Now, as a gaming entrepreneur (with one game that also ranked #1), let me tell you that reaching that position is impossible. It's ONLY a combination of luck, circumstances and an 'unseen hand' that propels you to that slot.
It was rumored that the Flappy Bird game was earning US$ 50,000 a day (Rs. 30+ lacs) and the world was going nuts playing it. At home, both of my daughters were huge fans of the game and I was being preached lessons such as, "Dad, this is the kind of game you should be making…"
All in all, Flappy Bird was "the" Bollywood version of ultimate success. A small-time entrepreneur with a simple idea strikes a big hit, earns global attention and millions of dollars.
What more could you ask for? Everyone I knew wanted to be him.
Then all of a sudden, the entrepreneur announced that he would be "pulling the game down" from the app stores! When I heard this, I LOL'd and thought this was just another PR stunt to get more downloads. But on February 10, 2014, the game was indeed pulled down.
The entrepreneur quoted vague reasons such as, "guilt for making a very addictive game"; "being frustrated with threats received from irritated players", etc. The real reason why he pulled the game down remains unknown; although I suspect that it was because of intellectual property infringements of many games whose elements the entrepreneur had used to create this one classic game.
In this extreme case, unbelievable success became a business disaster for the entrepreneur!
Some of the lessons I learnt from this case included:
i) When overnight success happens, be prepared to handle public fury just as you would be prepared when you or your company have done something disastrous.
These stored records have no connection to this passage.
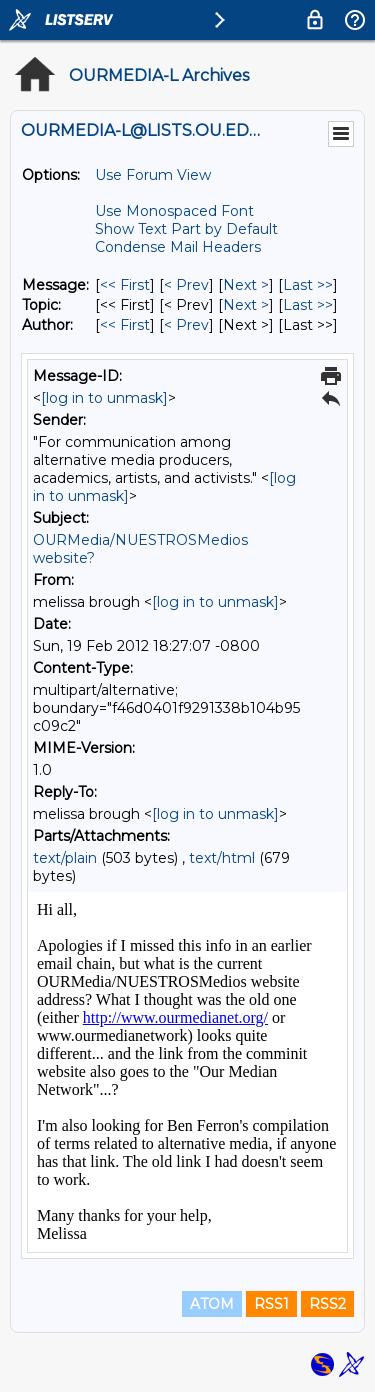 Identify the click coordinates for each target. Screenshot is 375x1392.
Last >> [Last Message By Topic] (308, 305)
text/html (222, 858)
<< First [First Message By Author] (125, 325)
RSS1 (271, 1304)
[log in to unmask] (104, 398)
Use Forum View (153, 175)
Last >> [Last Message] (308, 285)
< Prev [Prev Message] (186, 285)
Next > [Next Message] (246, 285)
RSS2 (327, 1304)
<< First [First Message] (125, 285)
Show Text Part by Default (186, 229)
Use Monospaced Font (174, 211)
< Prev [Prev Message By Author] (186, 325)
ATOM (212, 1304)
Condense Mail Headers (178, 247)
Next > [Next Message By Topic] (246, 305)
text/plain (65, 858) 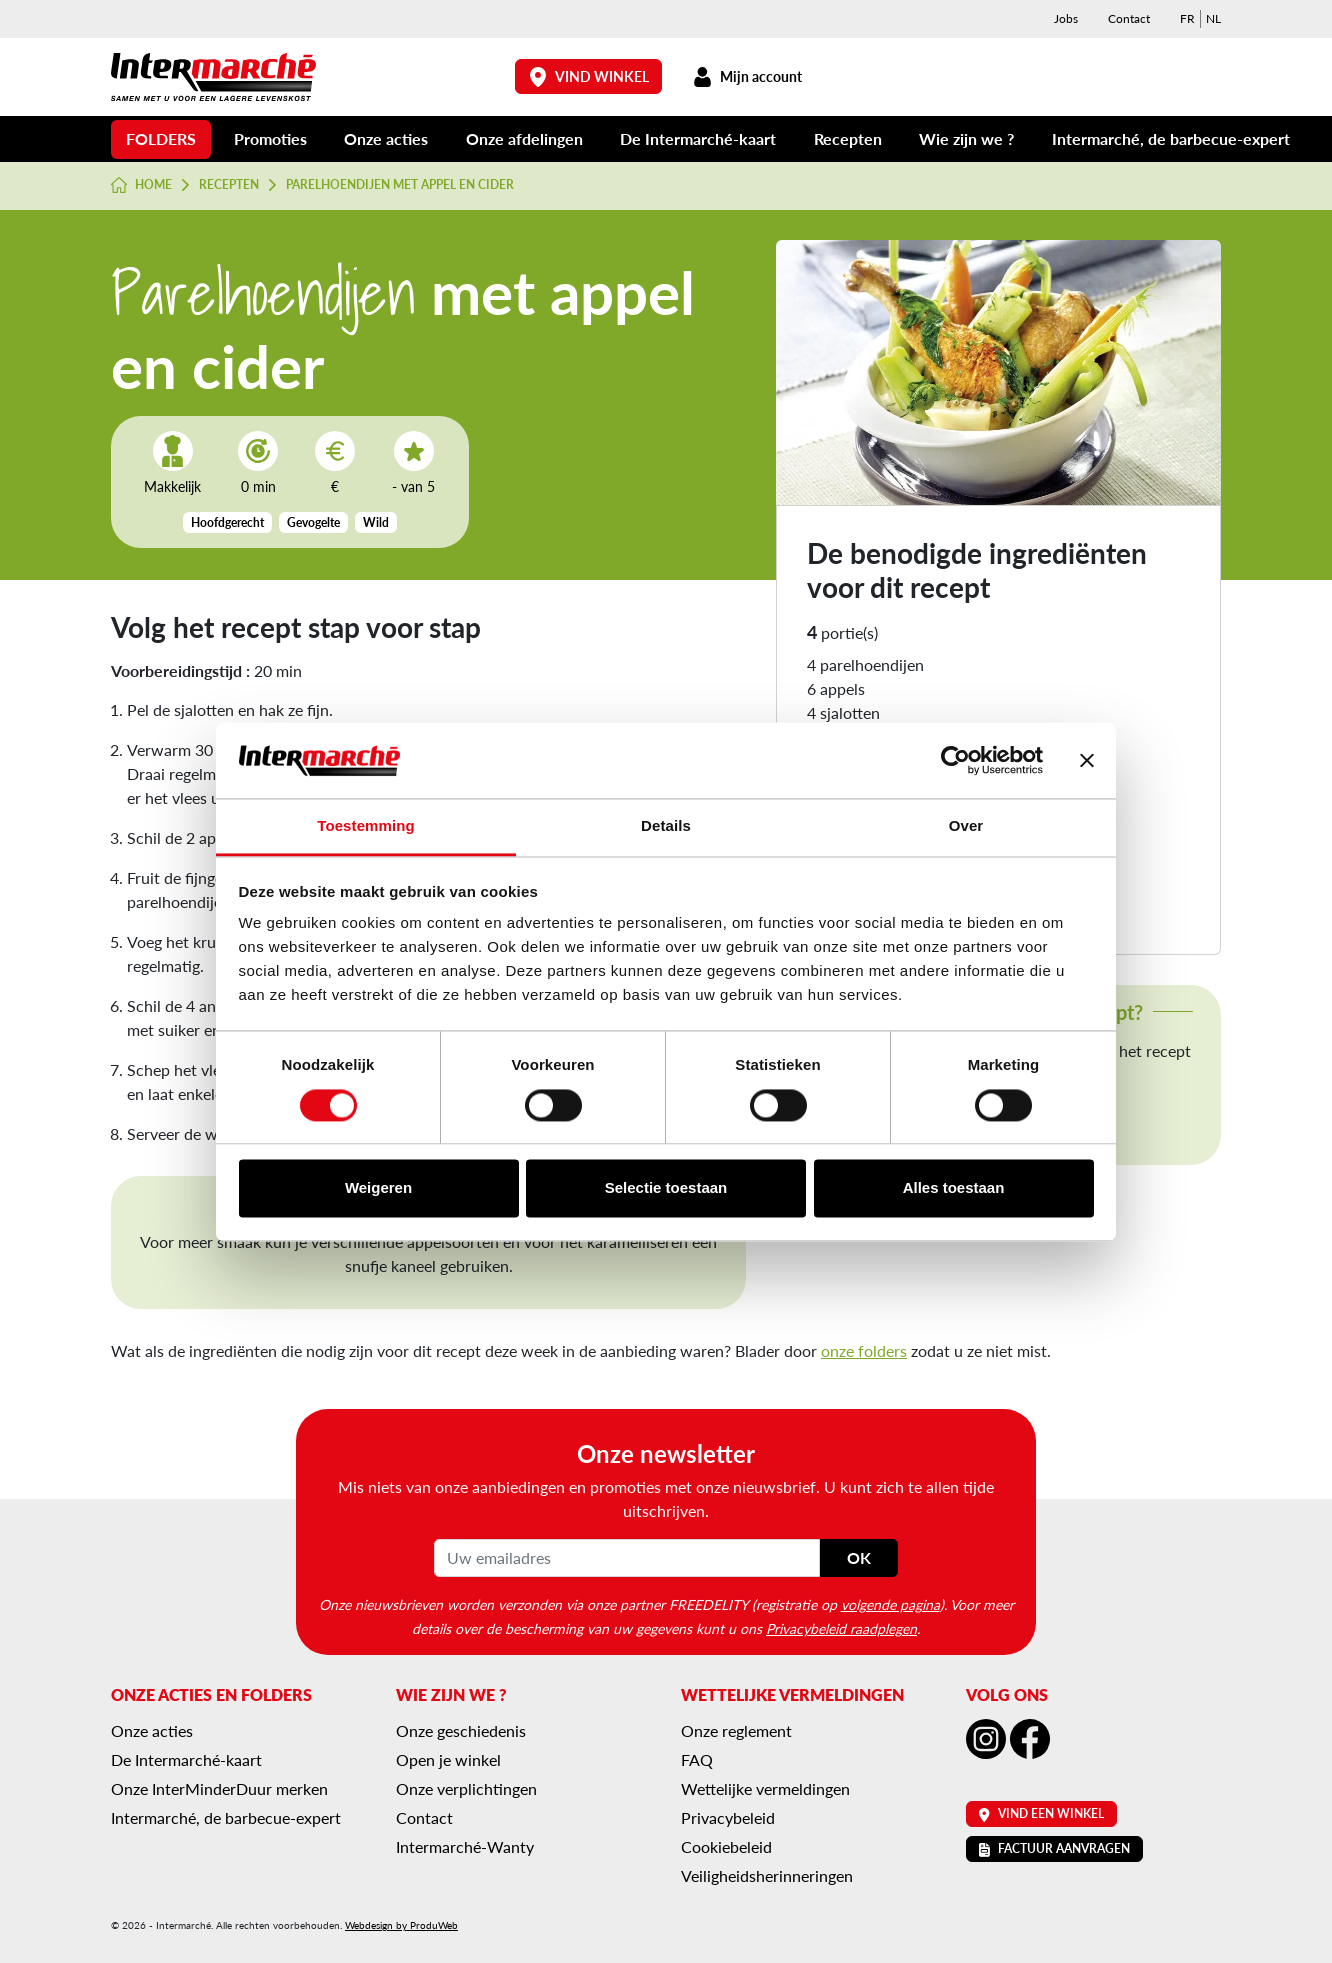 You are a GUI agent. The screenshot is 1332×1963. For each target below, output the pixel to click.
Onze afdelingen (524, 138)
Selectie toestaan (666, 1188)
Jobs (1066, 18)
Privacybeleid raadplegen (841, 1628)
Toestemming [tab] (366, 826)
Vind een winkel (1041, 1813)
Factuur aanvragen (1054, 1848)
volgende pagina (890, 1604)
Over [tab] (966, 826)
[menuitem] (1187, 19)
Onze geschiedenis (461, 1730)
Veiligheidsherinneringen (767, 1875)
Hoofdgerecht (227, 522)
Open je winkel (448, 1759)
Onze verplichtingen (466, 1788)
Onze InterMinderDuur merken (219, 1788)
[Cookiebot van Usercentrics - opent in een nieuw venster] (955, 760)
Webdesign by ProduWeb (401, 1925)
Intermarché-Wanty (465, 1846)
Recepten (848, 138)
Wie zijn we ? (966, 138)
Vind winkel (589, 76)
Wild (376, 522)
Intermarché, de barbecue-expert (1171, 138)
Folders (161, 138)
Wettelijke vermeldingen (765, 1788)
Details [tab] (666, 826)
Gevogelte (313, 522)
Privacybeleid (728, 1817)
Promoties (270, 138)
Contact (1129, 18)
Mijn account (747, 76)
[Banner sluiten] (1087, 760)
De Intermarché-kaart (698, 138)
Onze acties (386, 138)
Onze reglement (736, 1730)
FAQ (697, 1759)
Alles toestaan (954, 1188)
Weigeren (378, 1188)
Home (141, 185)
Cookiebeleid (726, 1846)
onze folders (864, 1350) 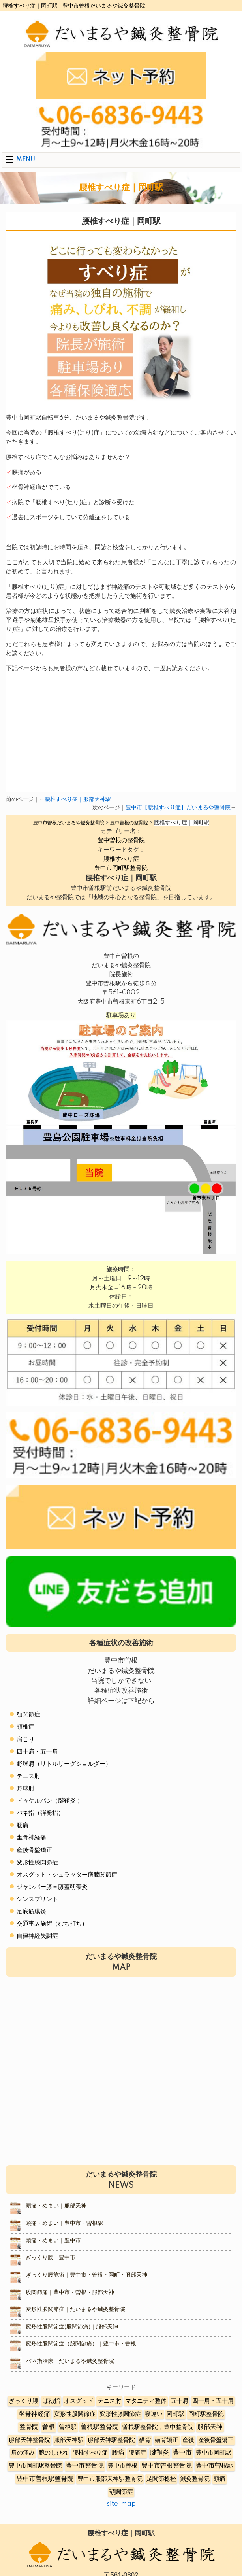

ii) Be open, transparent, public and HONEST in your position. Say "sorry" or "get lost" a million times if required. The Vietnamese entrepreneur did none of these things. He kept his reasons for pulling out vague and confused even his die-hard fans.
iii) When you become very successful, all the graves you have previously filled get dug out and examined. So be prepared for intense public scrutiny.
Some of the local examples of business disasters we have seen include how Vijay Mallya handled the grounding of his pet project Kingfisher Airways; the belligerent manner in which Subrata Roy treated government authorities that led to his arrest and insult to his reputation. I would also urge you to read up the recent cases of the BP Oil disaster and how Netflix tripped badly when it failed to read its consumer sentiments. In each of these cases, play the role of the entrepreneur and test how you would have reacted and the lessons you learn from these cases.
Business disasters test entrepreneurs like examinations test students. To pass is easy but to come out on top requires hard work, perseverance and most importantly presence of mind. As an entrepreneur, it is your job to be prepared. And always prepared for the worst even after you get ranked #1!